The ruling concerned the so-called “right to be forgotten,” wherein individuals and firms have the right to have old stories and information published online about them taken down at their request. Ostensibly a way to remove out-of-date or spurious information from readers’ online searches, the reality has taken on a much darker, quite Orwellian turn.
Several businesses have begun the process of “scrubbing” their records. In other words, they file requests with Google to remove access to certain articles. This has resulted in many pieces of genuine journalism suddenly becoming impossible to access. The implication is clear: citing their right to be forgotten, firms and individuals can muzzle the press.

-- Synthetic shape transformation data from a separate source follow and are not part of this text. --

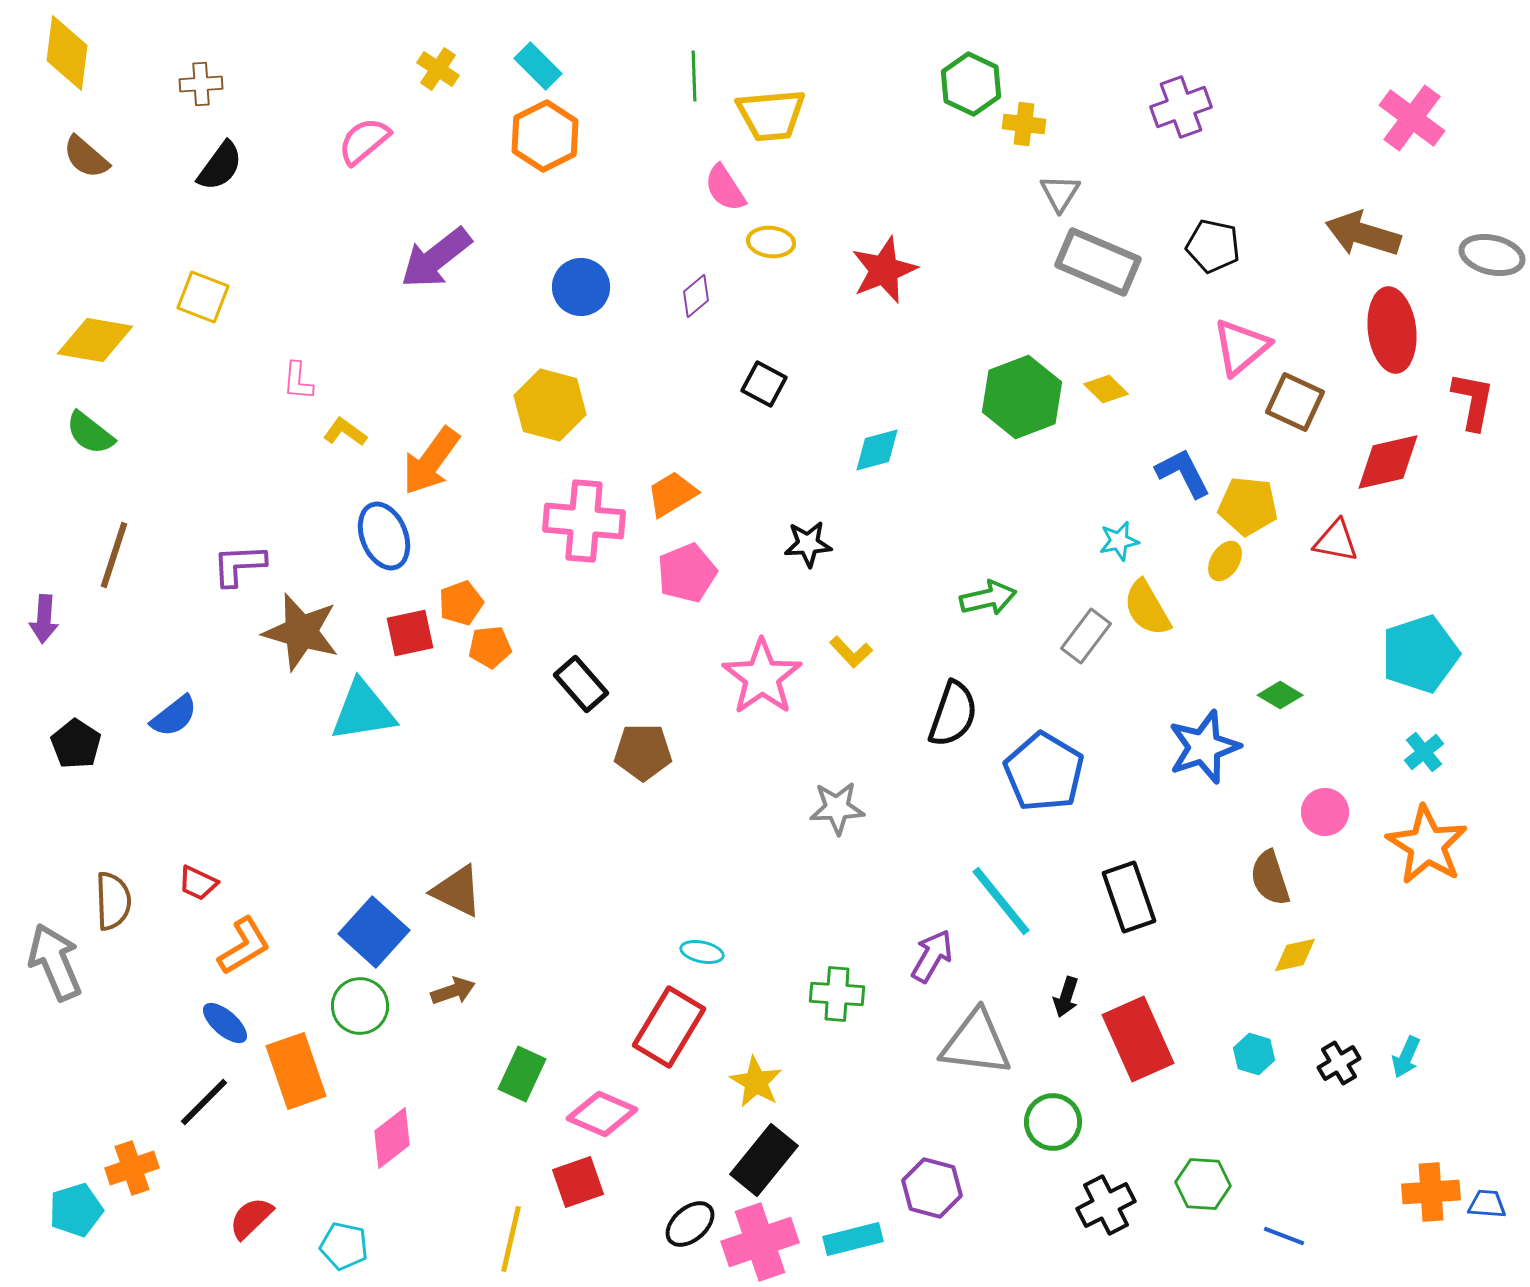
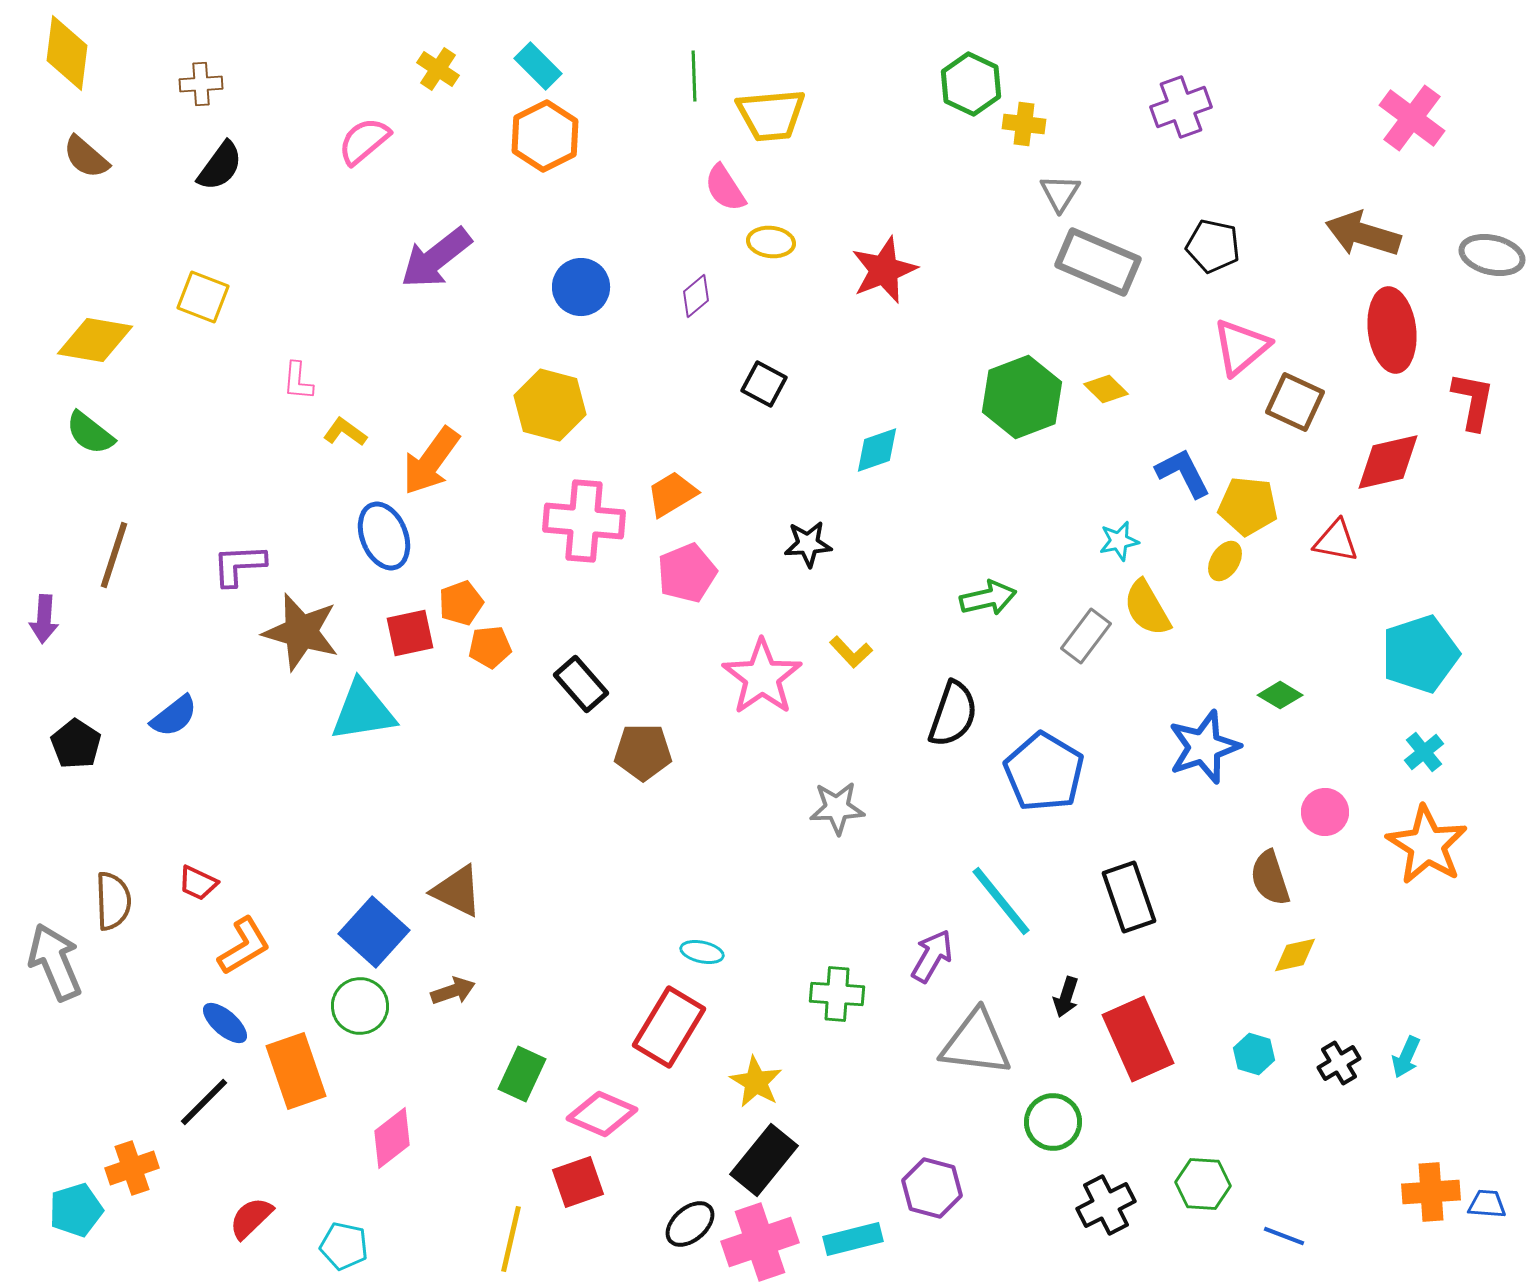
cyan diamond at (877, 450): rotated 4 degrees counterclockwise
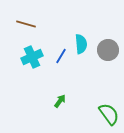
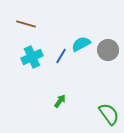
cyan semicircle: rotated 114 degrees counterclockwise
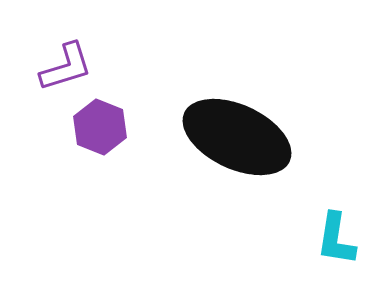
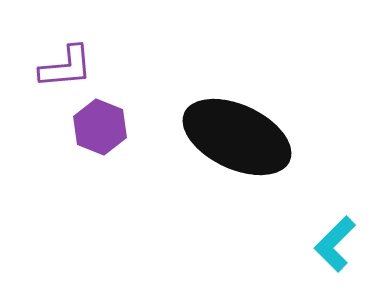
purple L-shape: rotated 12 degrees clockwise
cyan L-shape: moved 1 px left, 5 px down; rotated 36 degrees clockwise
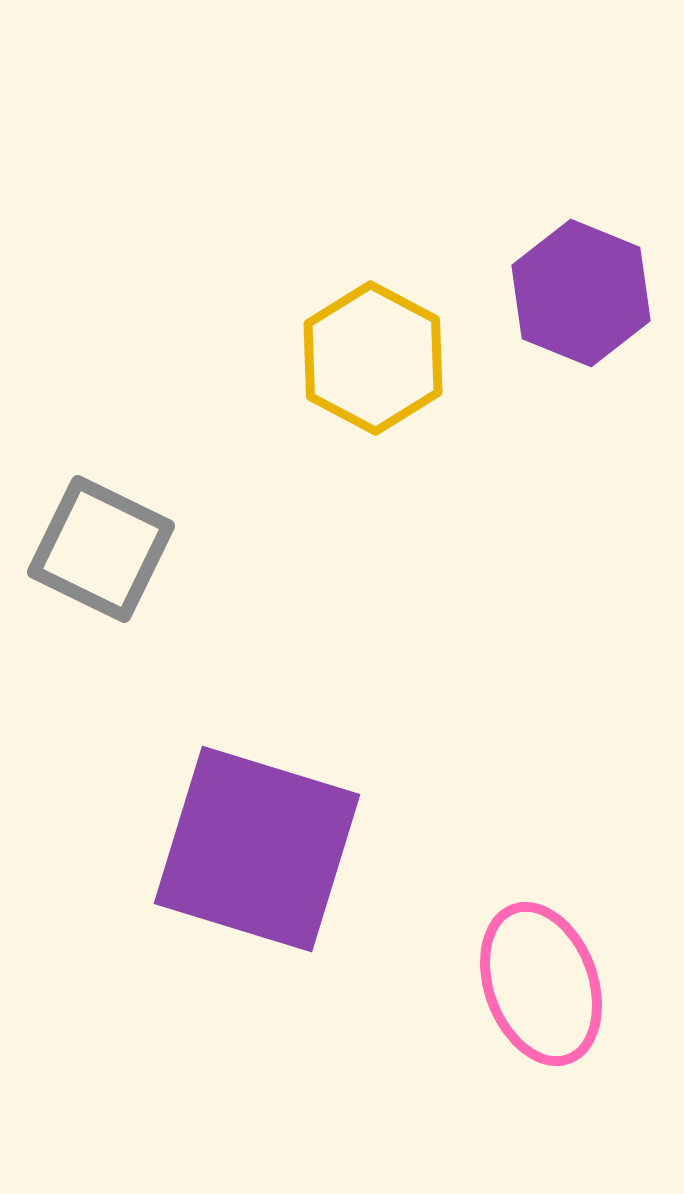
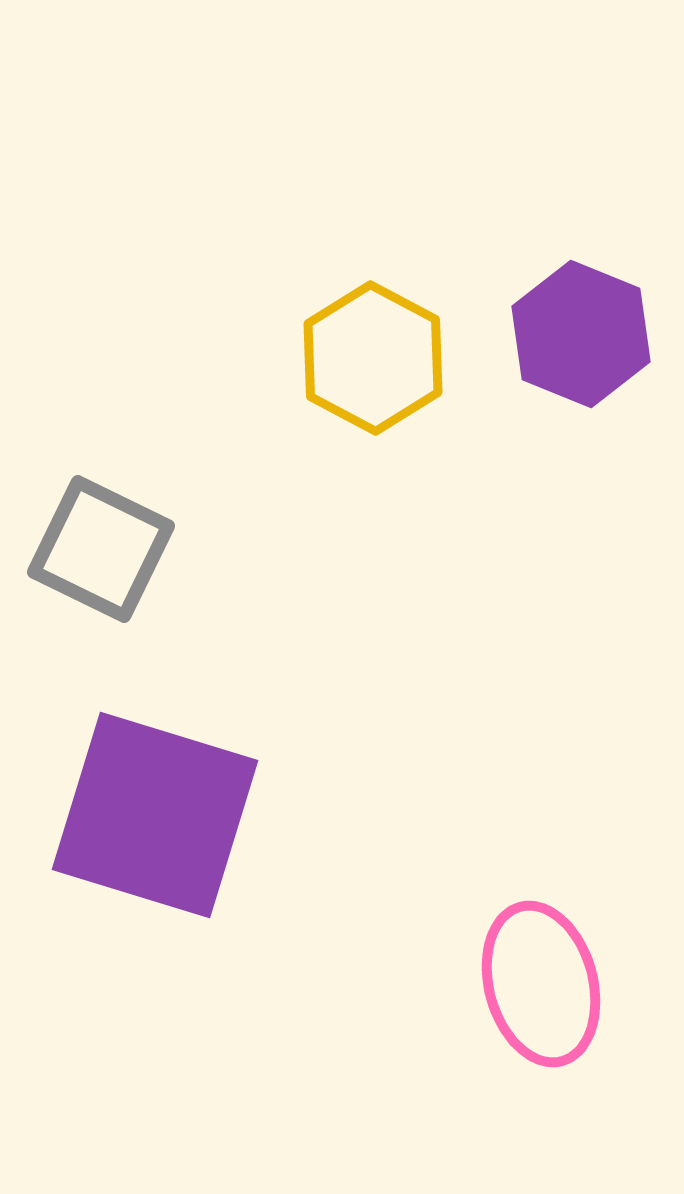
purple hexagon: moved 41 px down
purple square: moved 102 px left, 34 px up
pink ellipse: rotated 5 degrees clockwise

This poses a very sticky issue for defenders of individual rights. Many liberty-conscious individuals have invested in technologies that allow them to search the internet anonymously and to avoid the prying eyes of governments and businesses alike. Privacy is an ever scarcer commodity in this Information Age and people have belatedly come alive to the risks they face in it.
The memory hole is a threat to everyone. While it may purport to being a protection of people’s privacy, it is in fact a mechanism by which some individuals and groups can manipulate internet searches without any means of appeal. When it is a legal right to be forgotten, it does not much matter whether there are multiple internet service providers to choose from; they are all muzzled by the net non-neutrality created by the ECJ’s ruling. If the ruling spreads, to America and farther afield, the latter-day Renaissance of the free press enjoyed by web users will be brought to an abrupt close.
While it may be embarrassing to have damaging information floating forever online, it is a necessary component of the openness demanded by the people born into this era. The press cannot be silenced because what they say is embarrassing. People have a right to access the information made public online and journalists have a right to publish their work without fear of it being shut down for sake of those they would expose.